*** WORKING DATA ***
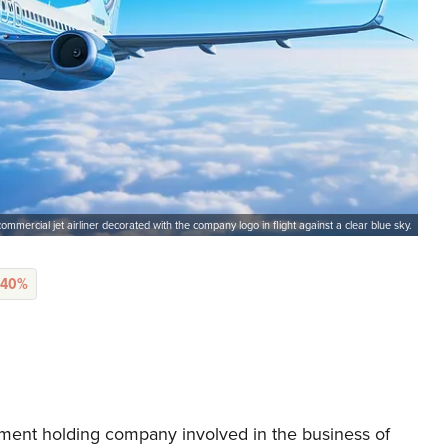
mmercial jet airliner decorated with the company logo in flight against a clear blue sky.
.40%
ment holding company involved in the business of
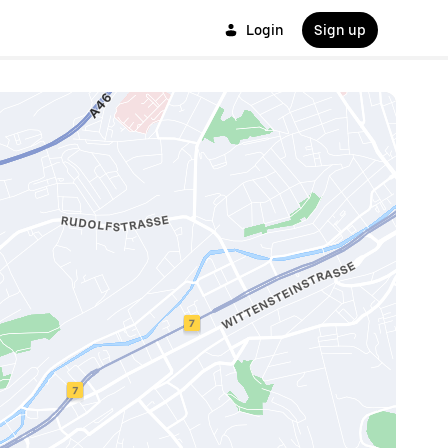
Login
Sign up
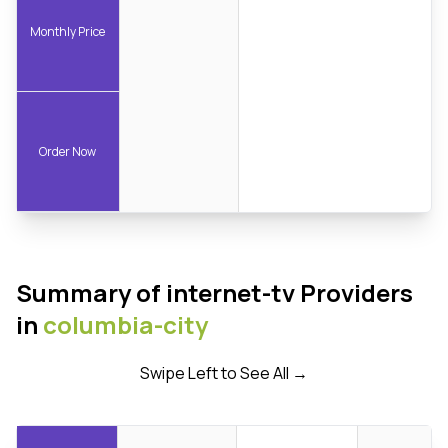
Monthly Price
Order Now
Summary of internet-tv Providers
in
columbia-city
Swipe Left to See All →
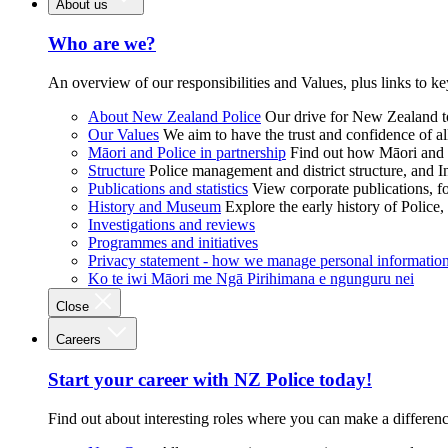
About us
Who are we?
An overview of our responsibilities and Values, plus links to ke
About New Zealand Police
Our drive for New Zealand to
Our Values
We aim to have the trust and confidence of al
Māori and Police in partnership
Find out how Māori and P
Structure
Police management and district structure, and 
Publications and statistics
View corporate publications, fo
History and Museum
Explore the early history of Police,
Investigations and reviews
Programmes and initiatives
Privacy statement - how we manage personal informatio
Ko te iwi Māori me Ngā Pirihimana e ngunguru nei
Close
Careers
Start your career with NZ Police today!
Find out about interesting roles where you can make a differen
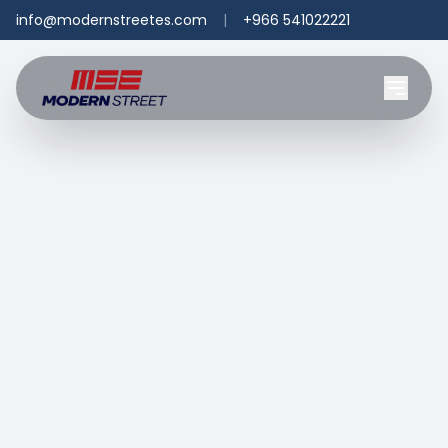
info@modernstreetes.com
|
+966 541022221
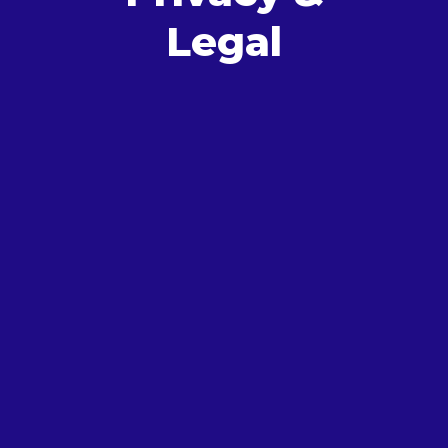
Legal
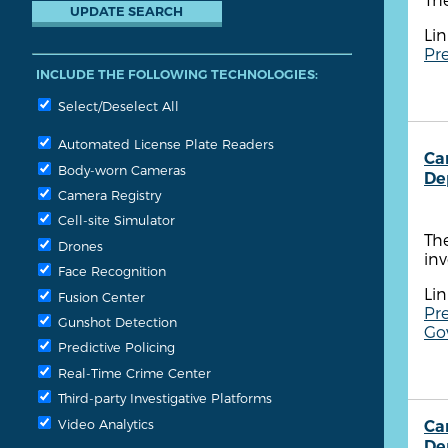
Lin
Pr
INCLUDE THE FOLLOWING TECHNOLOGIES:
Select/Deselect All
Automated License Plate Readers
Ca
Body-worn Cameras
De
Camera Registry
Cell-site Simulator
Th
Drones
in
Face Recognition
Lin
Fusion Center
Pre
Gunshot Detection
Gov
Predictive Policing
Real-Time Crime Center
Third-party Investigative Platforms
Video Analytics
Ca
De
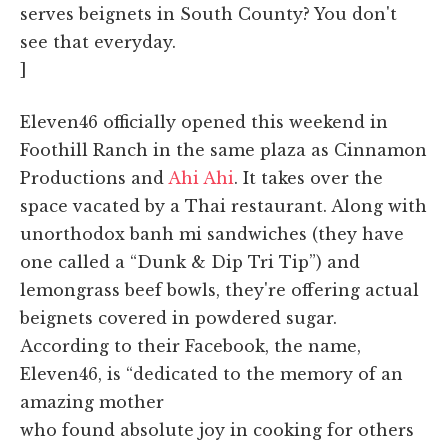
serves beignets in South County? You don't
see that everyday.
]
Eleven46 officially opened this weekend in
Foothill Ranch in the same plaza as Cinnamon
Productions and
Ahi Ahi
. It takes over the
space vacated by a Thai restaurant. Along with
unorthodox banh mi sandwiches (they have
one called a “Dunk & Dip Tri Tip”) and
lemongrass beef bowls, they're offering actual
beignets covered in powdered sugar.
According to their Facebook, the name,
Eleven46, is “dedicated to the memory of an
amazing mother
who found absolute joy in cooking for others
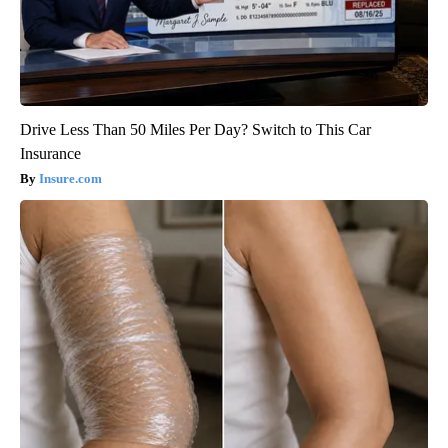
Drive Less Than 50 Miles Per Day? Switch to This Car
Insurance
Insure.com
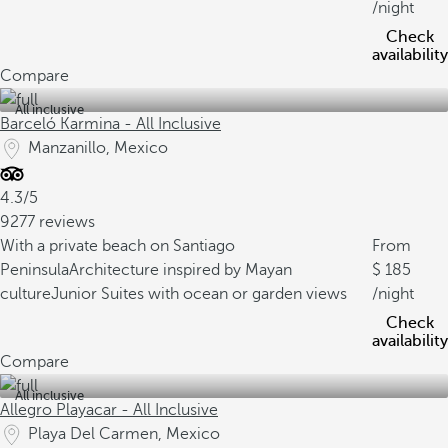
/night
Check
availability
Compare
All inclusive
Barceló Karmina - All Inclusive
Manzanillo, Mexico
4.3/5
9277 reviews
With a private beach on Santiago
From
Peninsula
Architecture inspired by Mayan
185
culture
Junior Suites with ocean or garden views
/night
Check
availability
Compare
All inclusive
Allegro Playacar - All Inclusive
Playa Del Carmen, Mexico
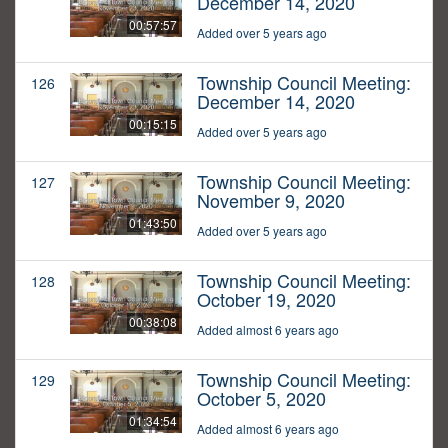
December 14, 2020
00:57:57
Added over 5 years ago
Township Council Meeting:
126
December 14, 2020
00:15:15
Added over 5 years ago
Township Council Meeting:
127
November 9, 2020
01:43:50
Added over 5 years ago
Township Council Meeting:
128
October 19, 2020
00:38:08
Added almost 6 years ago
Township Council Meeting:
129
October 5, 2020
01:34:54
Added almost 6 years ago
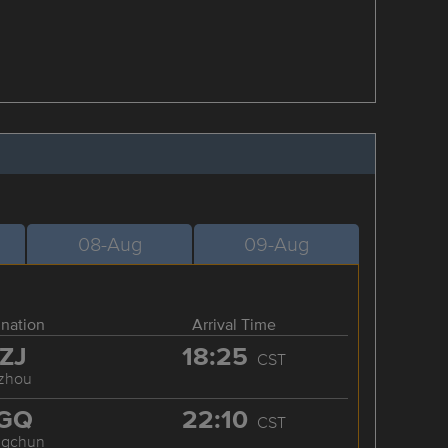
08-Aug
09-Aug
ination
Arrival Time
ZJ
18:25
CST
zhou
GQ
22:10
CST
ngchun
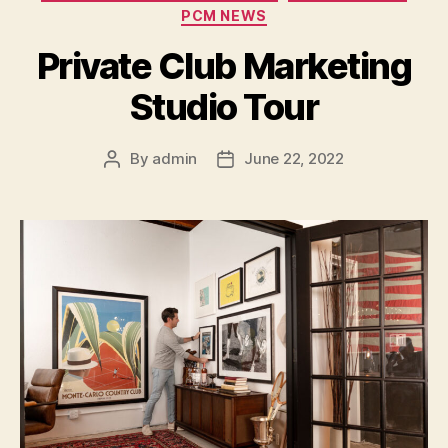
PCM NEWS
Private Club Marketing
Studio Tour
By
admin
June 22, 2022
Post
Post
author
date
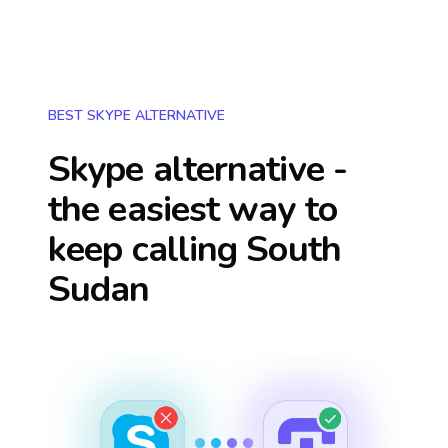
BEST SKYPE ALTERNATIVE
Skype alternative -
the easiest way to
keep calling
South
Sudan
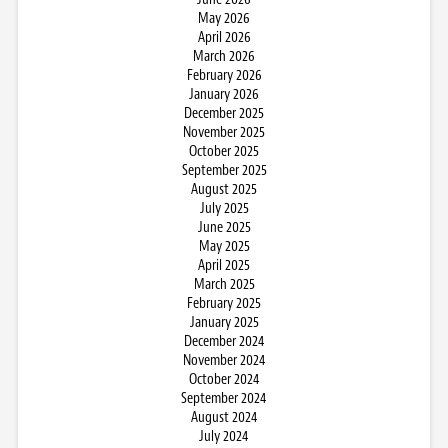
May 2026
April 2026
March 2026
February 2026
January 2026
December 2025
November 2025
October 2025
September 2025
August 2025
July 2025
June 2025
May 2025
April 2025
March 2025
February 2025
January 2025
December 2024
November 2024
October 2024
September 2024
August 2024
July 2024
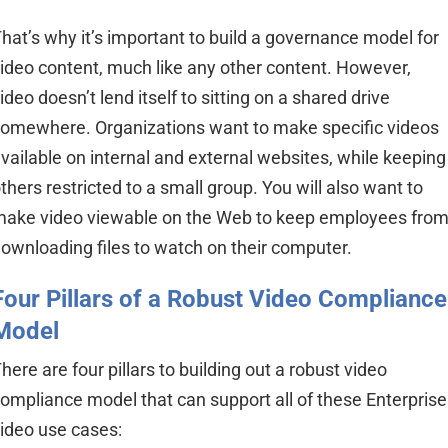
hat’s why it’s important to build a governance model for
ideo content, much like any other content. However,
ideo doesn’t lend itself to sitting
on a
shared drive
omewhere. Organizations want to make specific videos
vailable on internal and external websites, while keeping
thers restricted to a small group. You will also want to
ake video viewable on the Web to keep employees fro
ownloading files to watch on their computer.
Four Pillars of a Robust Video Compliance
Model
here are four pillars to building out a robust video
ompliance model that can support all of these Enterprise
ideo use cases:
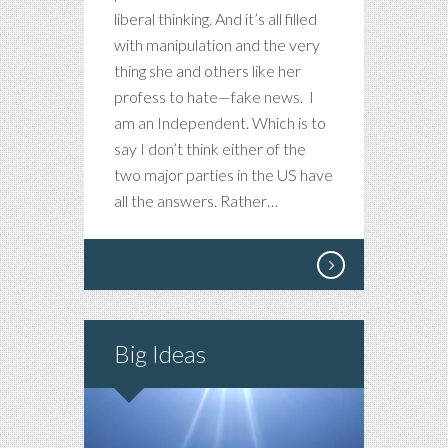
AND
liberal thinking. And it’s all filled
IT
with manipulation and the very
BREAKS
thing she and others like her
MY
profess to hate—fake news. I
HEART
am an Independent. Which is to
say I don’t think either of the
two major parties in the US have
all the answers. Rather…
Big Ideas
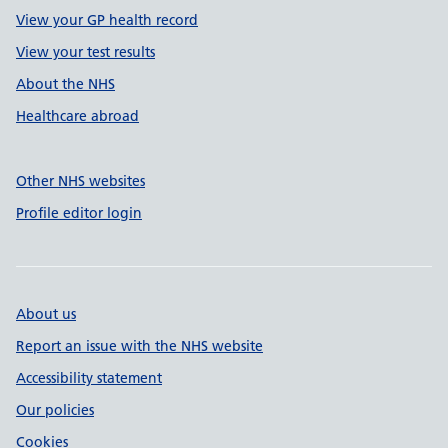
View your GP health record
View your test results
About the NHS
Healthcare abroad
Other NHS websites
Profile editor login
About us
Report an issue with the NHS website
Accessibility statement
Our policies
Cookies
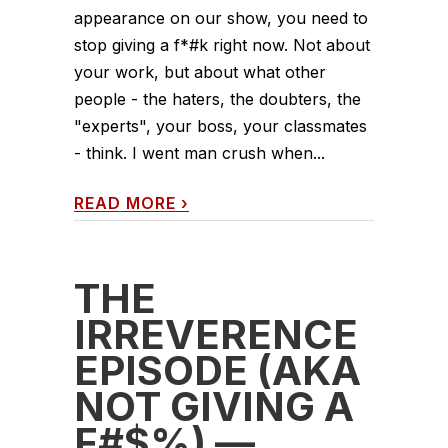
appearance on our show, you need to
stop giving a f*#k right now. Not about
your work, but about what other
people - the haters, the doubters, the
"experts", your boss, your classmates
- think. I went man crush when...
READ MORE
›
THE
IRREVERENCE
EPISODE (AKA
NOT GIVING A
F#$%) —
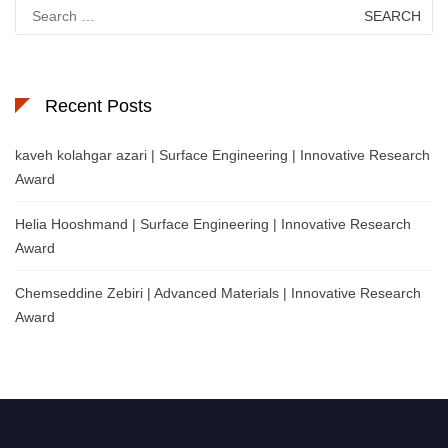
Search
for:
Recent Posts
kaveh kolahgar azari | Surface Engineering | Innovative Research
Award
Helia Hooshmand | Surface Engineering | Innovative Research
Award
Chemseddine Zebiri | Advanced Materials | Innovative Research
Award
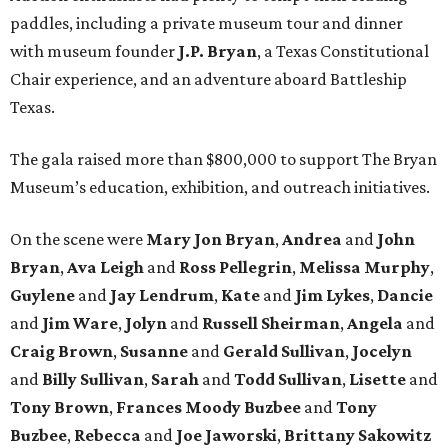
paddles, including a private museum tour and dinner
with museum founder
J.P. Bryan
, a Texas Constitutional
Chair experience, and an adventure aboard Battleship
Texas.
The gala raised more than $800,000 to support The Bryan
Museum’s education, exhibition, and outreach initiatives.
On the scene were
Mary Jon Bryan
,
Andrea
and
John
Bryan
,
Ava Leigh
and
Ross Pellegrin
,
Melissa Murphy
,
Guylene
and
Jay Lendrum
,
Kate
and
Jim Lykes
,
Dancie
and
Jim Ware
,
Jolyn
and
Russell Sheirman
,
Angela
and
Craig Brown
,
Susanne
and
Gerald Sullivan
,
Jocelyn
and
Billy Sullivan
,
Sarah
and
Todd Sullivan
,
Lisette
and
Tony Brown
,
Frances Moody Buzbee
and
Tony
Buzbee
,
Rebecca
and
Joe Jaworski
,
Brittany Sakowitz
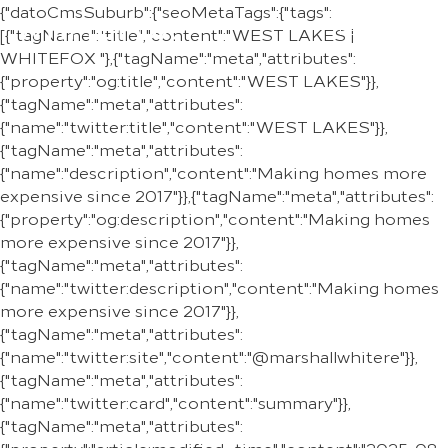
{"datoCmsSuburb":{"seoMetaTags":{"tags":
REGION
[{"tagName":"title","content":"WEST LAKES |
WHITEFOX "},{"tagName":"meta","attributes":
{"property":"og:title","content":"WEST LAKES"}},
{"tagName":"meta","attributes":
{"name":"twitter:title","content":"WEST LAKES"}},
{"tagName":"meta","attributes":
{"name":"description","content":"Making homes more
expensive since 2017"}},{"tagName":"meta","attributes":
{"property":"og:description","content":"Making homes
more expensive since 2017"}},
{"tagName":"meta","attributes":
{"name":"twitter:description","content":"Making homes
more expensive since 2017"}},
{"tagName":"meta","attributes":
{"name":"twitter:site","content":"@marshallwhitere"}},
{"tagName":"meta","attributes":
{"name":"twitter:card","content":"summary"}},
{"tagName":"meta","attributes":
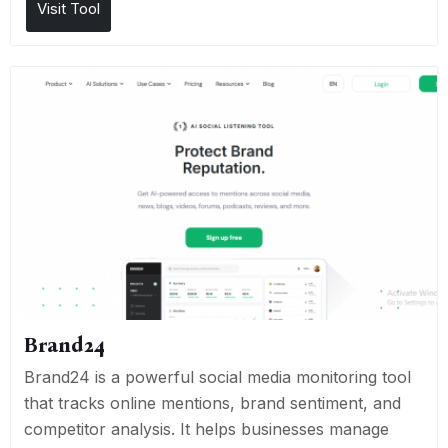
Visit Tool
Brand24
Brand24 is a powerful social media monitoring tool
that tracks online mentions, brand sentiment, and
competitor analysis. It helps businesses manage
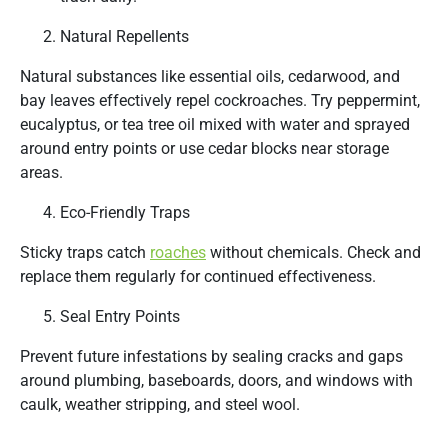
Natural Repellents
Natural substances like essential oils, cedarwood, and
bay leaves effectively repel cockroaches. Try peppermint,
eucalyptus, or tea tree oil mixed with water and sprayed
around entry points or use cedar blocks near storage
areas.
Eco-Friendly Traps
Sticky traps catch
roaches
without chemicals. Check and
replace them regularly for continued effectiveness.
Seal Entry Points
Prevent future infestations by sealing cracks and gaps
around plumbing, baseboards, doors, and windows with
caulk, weather stripping, and steel wool.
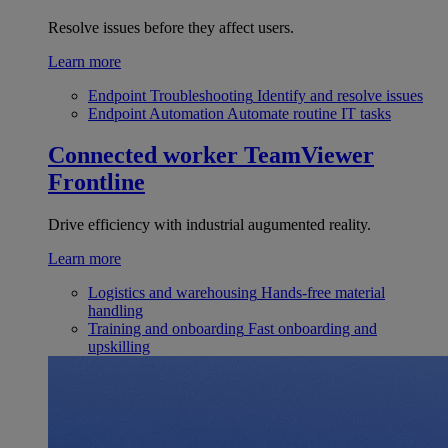
Resolve issues before they affect users.
Learn more
Endpoint Troubleshooting
Identify and resolve issues
Endpoint Automation
Automate routine IT tasks
Connected worker
TeamViewer
Frontline
Drive efficiency with industrial augumented reality.
Learn more
Logistics and warehousing
Hands-free material
handling
Training and onboarding
Fast onboarding and
upskilling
*** End of WORKING DATA ***
◆ EXERCISE GOAL:
Find how many lines of the material include the string "like". Nothing but the number should be given.

◆ OUTPUT BELOW:
3